Biopsies reveal clonal nevi to be located within the dermal layer. The focal proliferation of dermal melanocytes is usually observed. Melanin content is high within the epidermal melanocytes and keratinocytes, which explains the dark color of nevi. These lesions typically do not show any dysplastic features or cytological atypia. Halo nevi show lymphocytic and histiocytic infiltrates on microscopic examination.

Children with large congenital melanocytic nevi should be indicated brain and spine magnetic resonance imaging to exclude central nervous system involvement.

Treatment

Small congenital melanocytic nevi do not require any specific treatment except for close monitoring for changes in lesion characteristics. Lesions that change symmetry, show irregular borders, change color, or increase in diameter should be excised and a biopsy must be obtained for histological examination.

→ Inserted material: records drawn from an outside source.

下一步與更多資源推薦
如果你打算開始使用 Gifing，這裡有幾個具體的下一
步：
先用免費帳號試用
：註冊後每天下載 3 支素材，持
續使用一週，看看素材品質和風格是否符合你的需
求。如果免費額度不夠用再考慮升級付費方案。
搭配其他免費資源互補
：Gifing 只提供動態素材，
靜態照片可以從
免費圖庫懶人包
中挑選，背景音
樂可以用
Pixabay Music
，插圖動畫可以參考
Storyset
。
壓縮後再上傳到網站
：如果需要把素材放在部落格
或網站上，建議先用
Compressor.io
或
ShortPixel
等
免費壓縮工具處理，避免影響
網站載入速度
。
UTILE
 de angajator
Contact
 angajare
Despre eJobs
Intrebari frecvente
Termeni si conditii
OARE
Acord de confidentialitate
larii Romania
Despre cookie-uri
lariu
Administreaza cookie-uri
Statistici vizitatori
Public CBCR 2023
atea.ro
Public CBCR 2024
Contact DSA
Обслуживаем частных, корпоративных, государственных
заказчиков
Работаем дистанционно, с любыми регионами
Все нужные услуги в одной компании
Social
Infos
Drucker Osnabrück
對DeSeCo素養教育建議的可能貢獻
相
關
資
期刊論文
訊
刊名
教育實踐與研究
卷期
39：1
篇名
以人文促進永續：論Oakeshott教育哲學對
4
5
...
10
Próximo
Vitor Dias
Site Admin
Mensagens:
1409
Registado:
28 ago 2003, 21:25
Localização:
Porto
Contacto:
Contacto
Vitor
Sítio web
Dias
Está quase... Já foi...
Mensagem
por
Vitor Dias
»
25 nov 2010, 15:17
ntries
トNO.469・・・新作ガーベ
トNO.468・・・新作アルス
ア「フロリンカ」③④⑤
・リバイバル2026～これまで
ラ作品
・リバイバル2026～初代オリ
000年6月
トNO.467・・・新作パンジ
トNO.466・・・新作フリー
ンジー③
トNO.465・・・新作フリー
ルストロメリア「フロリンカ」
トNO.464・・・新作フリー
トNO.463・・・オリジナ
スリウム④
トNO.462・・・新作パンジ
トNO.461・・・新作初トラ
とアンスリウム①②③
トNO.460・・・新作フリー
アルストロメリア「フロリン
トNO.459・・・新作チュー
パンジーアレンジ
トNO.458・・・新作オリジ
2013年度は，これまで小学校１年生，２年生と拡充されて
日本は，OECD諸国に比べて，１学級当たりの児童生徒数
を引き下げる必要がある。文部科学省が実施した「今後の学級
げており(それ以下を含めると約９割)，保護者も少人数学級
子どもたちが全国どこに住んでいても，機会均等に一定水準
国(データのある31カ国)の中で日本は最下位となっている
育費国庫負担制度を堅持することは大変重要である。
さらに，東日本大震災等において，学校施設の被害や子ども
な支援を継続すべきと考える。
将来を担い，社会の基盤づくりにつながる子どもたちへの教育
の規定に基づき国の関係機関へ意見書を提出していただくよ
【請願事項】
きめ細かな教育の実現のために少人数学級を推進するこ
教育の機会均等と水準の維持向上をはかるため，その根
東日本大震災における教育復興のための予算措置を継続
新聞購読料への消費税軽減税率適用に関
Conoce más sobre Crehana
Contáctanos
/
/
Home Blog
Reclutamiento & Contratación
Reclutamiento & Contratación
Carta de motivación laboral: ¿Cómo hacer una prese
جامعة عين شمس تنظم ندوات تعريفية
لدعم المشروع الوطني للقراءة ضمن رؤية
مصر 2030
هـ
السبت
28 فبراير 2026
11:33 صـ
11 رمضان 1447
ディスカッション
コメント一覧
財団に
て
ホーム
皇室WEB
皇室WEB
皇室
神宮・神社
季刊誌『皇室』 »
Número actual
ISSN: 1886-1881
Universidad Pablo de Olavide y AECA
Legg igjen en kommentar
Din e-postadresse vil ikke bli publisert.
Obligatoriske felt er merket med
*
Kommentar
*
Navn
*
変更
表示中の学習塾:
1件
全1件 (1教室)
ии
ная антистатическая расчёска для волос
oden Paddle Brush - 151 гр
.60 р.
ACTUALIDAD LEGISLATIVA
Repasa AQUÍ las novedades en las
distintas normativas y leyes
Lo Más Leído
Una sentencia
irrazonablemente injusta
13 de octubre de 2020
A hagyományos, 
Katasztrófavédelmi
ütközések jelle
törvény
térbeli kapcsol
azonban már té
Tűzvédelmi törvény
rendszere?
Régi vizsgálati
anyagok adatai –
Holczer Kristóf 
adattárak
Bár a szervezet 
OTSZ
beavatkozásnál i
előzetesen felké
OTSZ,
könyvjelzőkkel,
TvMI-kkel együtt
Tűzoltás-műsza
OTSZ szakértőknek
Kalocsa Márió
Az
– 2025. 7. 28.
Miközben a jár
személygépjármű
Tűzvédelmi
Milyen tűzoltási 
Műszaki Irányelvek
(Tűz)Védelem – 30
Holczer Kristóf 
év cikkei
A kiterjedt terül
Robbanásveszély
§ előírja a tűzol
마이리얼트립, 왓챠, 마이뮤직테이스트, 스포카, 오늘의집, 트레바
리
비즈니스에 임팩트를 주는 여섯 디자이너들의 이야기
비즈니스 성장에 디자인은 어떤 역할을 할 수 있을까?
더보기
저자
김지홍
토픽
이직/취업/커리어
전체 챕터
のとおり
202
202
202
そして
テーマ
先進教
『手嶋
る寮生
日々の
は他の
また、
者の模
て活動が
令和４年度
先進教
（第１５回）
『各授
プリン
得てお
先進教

Prophylactic lesionectomy is recommended for large- or medium-sized pigmented nevi in children. Large pigmented scalp nevi should be removed during infancy, if possible. Delayed surgical intervention is associated with an increased risk of recurrence, scarring, and poor cosmetic results.

It is recommended to completely remove clonal nevi despite it being benign. Children with halo nevi should be indicated full-body examination due to the association of higher numbers of halo nevi with increased risk of malignant melanoma.

Atypical nevi that change color, size, shape, or border should be completely excised and a histologic examination performed to assess the degree of cytological atypia and presence of molecular abnormalities such as p53 mutations. Small atypical nevi with minimal atypia may be excised without a free margin or followed-up routinely to assess changes.

Prognosis

Halo nevi are benign with very low chances of morbidity. Cosmetic or physical appearance is often the only concern.

Melanoma can develop from atypical nevi; however, these chances are as low as 2/200,000 cases. The risk of developing melanoma is higher in individuals with multiple atypical nevi lesions compared to those with single or few lesions. However, a family history of melanoma is more helpful in diagnosis as opposed to the number of nevi present.

Prophylaxis

Patients with nevi should be educated to avoid exposure to sunlight and UV tanning beds and advised to use sunscreens to minimize the harmful effects of UV rays.

Patients and family members should be instructed to monitor lesions regularly and seek medical help in case of occurrences such as a sudden increase in lesion size, bleeding, itching, or ulceration.